Tentu kita masih ingat saat Cak Nun mengkritik program sedekah yang digagas oleh Ustad Yusuf Mansur di tahun 2017. Saat itu ustad yang disapa YM terlilit masalah pelik seputar bisnis investasinya. Berbagai kritikan pun datang karena banyak pihak yang menuding bahwa jalan sedekah yang digagasnya justru mewujudkan praktik program Patungan Usaha yang dibuat blunder pengelolaannya.
Terkait sedekah, beberapa minggu lalu Kompasianer pasti pernah melihat video yang viral di media sosial setelah sekelompok orang mengamuk di minimarket karena hanya diberi sedekah senilai Rp 1.000 saja. Dari video tersebut, kita bisa melihat bahwa sedekah itu tak hanya berpatok pada keikhlasan si pemberi saja, tetapi harus dipertimbangkan keikhlasan dari si penerima sedekah. Pro kontra pun timbul sehubungan dengan hakikat sedekah yang selalu hadir di tengah masyarakat Indonesia.
Kedua kejadian itu memaksa penulis untuk membuka kembali UU No. 23 Tahun 2011 tentang Pengelolaan Zakat. Dalam kebijakan tersebut dijelaskan bahwa sedekah adalah harta atau non harta yang dikeluarkan oleh seseorang atau badan usaha di luar zakat untuk kemaslahatan umum. Dari pengertian tersebut, kita bisa mengenal bahwa sedekah bisa dilakukan berupa non harta seperti senyuman yang tulus, tutur kata yang baik, dan sikap sopan yang lebih beradab.
Sebagaimana hal ini telah dijelaskan dalam hadis Nabis Muhammad SAW yang menyatakan bahwa "kullu ma'rufin shadaqah" artinya "setiap (sesuatu) yang makruf (baik) itu adalah sedekah." Itulah hakikat sedekah yang memiliki jangkauan lebih umum dan lebih luas, meski kebanyakan masyarakat tetap saja memandang sedekah hanya terkait dengan urusan ekonomi, khususnya uang.
Setelah kita paham hakikatnya, kita sering bertanya bagaimana hukumnya memberi sedekah di jalan? Pertanyaan ini sering menimbulkan pro kontra dari kacamata publik karena banyak yang menilai bahwa sedekah di jalan terkesan sia-sia.
Konon banyak pengemis di jalan yang sudah terorganisir. Mereka yang sering meminta-minta menjadikan itu bagai profesi keseharian. Beberapa yang masih terlihat muda justru pandai berakting seolah tidak memiliki kaki atau menderita penyakit serius. Penulis sempat melihat pengemis ini berada di jembatan penyeberangan depan salah satu rumah sakit yang ada di wilayah Jakarta Barat.
Dari kondisi yang ada di lapangan tersebut, sedekah yang kita lakukan di jalan memang harus dibilang lebih selektif. Hal ini dilakukan untuk tidak membiasakan mereka menengadah terus tanpa kerja keras. Bukankah lebih baik tangan di atas daripada tangan di bawah!
Oleh karena itu, jika kita ingin memberi sedekah bisa dimulai dari lingkungan terdekat yang kita kenal terlebih dahulu. Kita juga bisa mengunjungi beberapa panti untuk memberi donasi sedekah tersebut. Lebih lanjut sedekah juga bisa disalurkan melalui lembaga-lembaga yang sudah terpercaya untuk mendistribusikan dan mendayagunakan sedekah itu sendiri.
Kembalikan lagi sedekah itu kepada niat. Hendaknya kita bersedekah dengan sesuatu yang kita yakini bahwa mereka yang menerima sedekah memang layak untuk diberi. Tak perlu pencitraan atau ria di media sosial bahwa kita telah bersedekah kemana saja.

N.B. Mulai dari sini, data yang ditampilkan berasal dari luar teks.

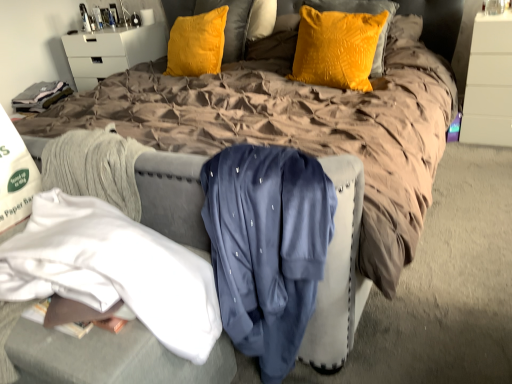 Question: Does white glossy dresser at upper right have a lesser height compared to velvet yellow pillow at center, which is the second pillow from right to left?

Choices:
 (A) yes
 (B) no

Answer: (B)

Question: Is the position of white glossy dresser at upper right less distant than that of velvet yellow pillow at center, which is the first pillow from back to front?

Choices:
 (A) yes
 (B) no

Answer: (A)

Question: Is white glossy dresser at upper right at the left side of velvet yellow pillow at center, which is the first pillow from back to front?

Choices:
 (A) yes
 (B) no

Answer: (B)

Question: From the image's perspective, is white glossy dresser at upper right under velvet yellow pillow at center, the first pillow viewed from the left?

Choices:
 (A) yes
 (B) no

Answer: (A)

Question: From the image's perspective, would you say white glossy dresser at upper right is positioned over velvet yellow pillow at center, the first pillow viewed from the left?

Choices:
 (A) no
 (B) yes

Answer: (A)

Question: From a real-world perspective, is brown quilted bed at center above or below white glossy nightstand at upper left?

Choices:
 (A) above
 (B) below

Answer: (A)

Question: Which is correct: brown quilted bed at center is inside white glossy nightstand at upper left, or outside of it?

Choices:
 (A) inside
 (B) outside

Answer: (B)

Question: From the image's perspective, relative to white glossy nightstand at upper left, is brown quilted bed at center above or below?

Choices:
 (A) above
 (B) below

Answer: (B)

Question: Considering the positions of brown quilted bed at center and white glossy nightstand at upper left in the image, is brown quilted bed at center taller or shorter than white glossy nightstand at upper left?

Choices:
 (A) tall
 (B) short

Answer: (A)

Question: Considering the relative positions of velvet yellow pillow at center, the first pillow viewed from the left, and navy blue satin shirt at center, which is the 2th clothing from left to right, in the image provided, is velvet yellow pillow at center, the first pillow viewed from the left, to the left or to the right of navy blue satin shirt at center, which is the 2th clothing from left to right,?

Choices:
 (A) left
 (B) right

Answer: (A)

Question: Is velvet yellow pillow at center, which is the second pillow from right to left, in front of or behind navy blue satin shirt at center, which is the 2th clothing from left to right, in the image?

Choices:
 (A) front
 (B) behind

Answer: (B)

Question: In terms of height, does velvet yellow pillow at center, the first pillow viewed from the left, look taller or shorter compared to navy blue satin shirt at center, which appears as the first clothing when viewed from the right?

Choices:
 (A) tall
 (B) short

Answer: (B)

Question: In terms of width, does velvet yellow pillow at center, the first pillow viewed from the left, look wider or thinner when compared to navy blue satin shirt at center, which appears as the first clothing when viewed from the right?

Choices:
 (A) wide
 (B) thin

Answer: (B)

Question: In terms of height, does white glossy nightstand at upper left look taller or shorter compared to white fabric at lower left, the 2th clothing positioned from the right?

Choices:
 (A) tall
 (B) short

Answer: (A)

Question: From the image's perspective, is white glossy nightstand at upper left positioned above or below white fabric at lower left, which ranks as the 1th clothing in left-to-right order?

Choices:
 (A) above
 (B) below

Answer: (A)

Allah SWT tidak tidur. Beliau maha mengetahui apa yang sudah kita sedekahkan. Yakinlah! Sedekah akan membuka jalan bagi setiap kesulitan yang kita dapat jika dijalani dengan penuh keikhlasan.

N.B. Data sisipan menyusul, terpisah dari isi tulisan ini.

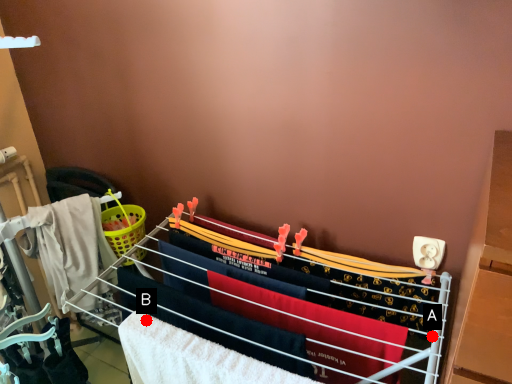 Question: Two points are circled on the image, labeled by A and B beside each circle. Which point appears closest to the camera in this image?

Choices:
 (A) A is closer
 (B) B is closer

Answer: (A) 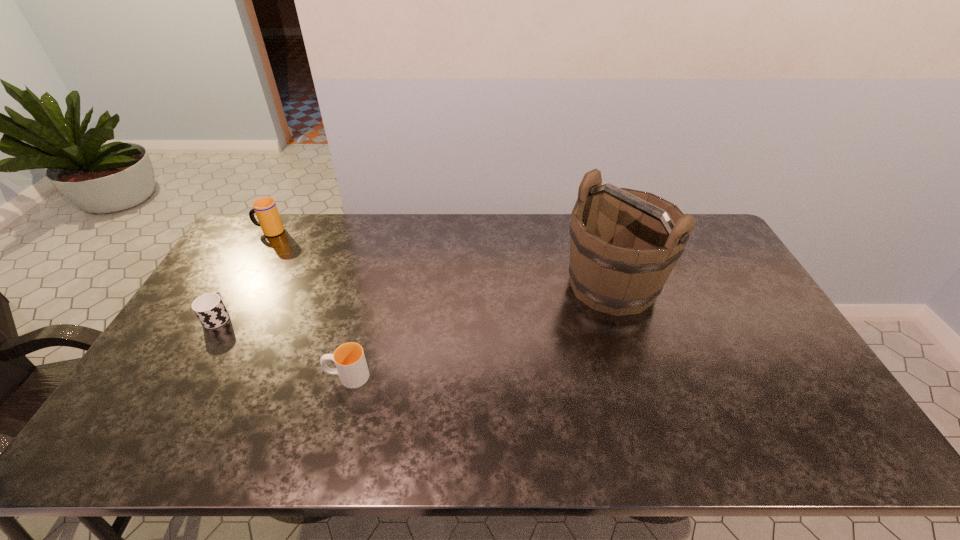 Find the location of a particular element. vacant region located 0.230m with the handle on the side of the third object from left to right is located at coordinates (238, 376).

The width and height of the screenshot is (960, 540). I want to click on free space located with the handle on the side of the third object from left to right, so click(288, 376).

The width and height of the screenshot is (960, 540). I want to click on vacant space located 0.380m on the side of the second farthest cup with the handle, so click(269, 231).

Find the location of a particular element. The image size is (960, 540). vacant area situated on the side of the second farthest cup with the handle is located at coordinates (257, 252).

Locate an element on the screen. vacant space situated 0.050m on the side of the second farthest cup with the handle is located at coordinates (232, 293).

Where is `bucket that is positioned at the far edge`? Image resolution: width=960 pixels, height=540 pixels. bucket that is positioned at the far edge is located at coordinates (624, 243).

Identify the location of cup that is at the far edge. (265, 208).

Locate an element on the screen. object at the far left corner is located at coordinates (265, 208).

In the image, there is a desktop. Identify the location of free region at the far edge. (538, 221).

In order to click on free location at the near edge of the desktop in this screenshot , I will do `click(199, 434)`.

"Dan belanjakanlah sebagian dari apa yang telah Kami berikan kepadamu sebelum datang kematian kepada salah seorang di antara kamu; lalu ia berkata: Ya Tuhanku, mengapa Engkau tidak menangguhkan (kematian)ku sampai waktu yang dekat, yang menyebabkan aku dapat bersedekah dan aku termasuk orang-orang yang saleh?"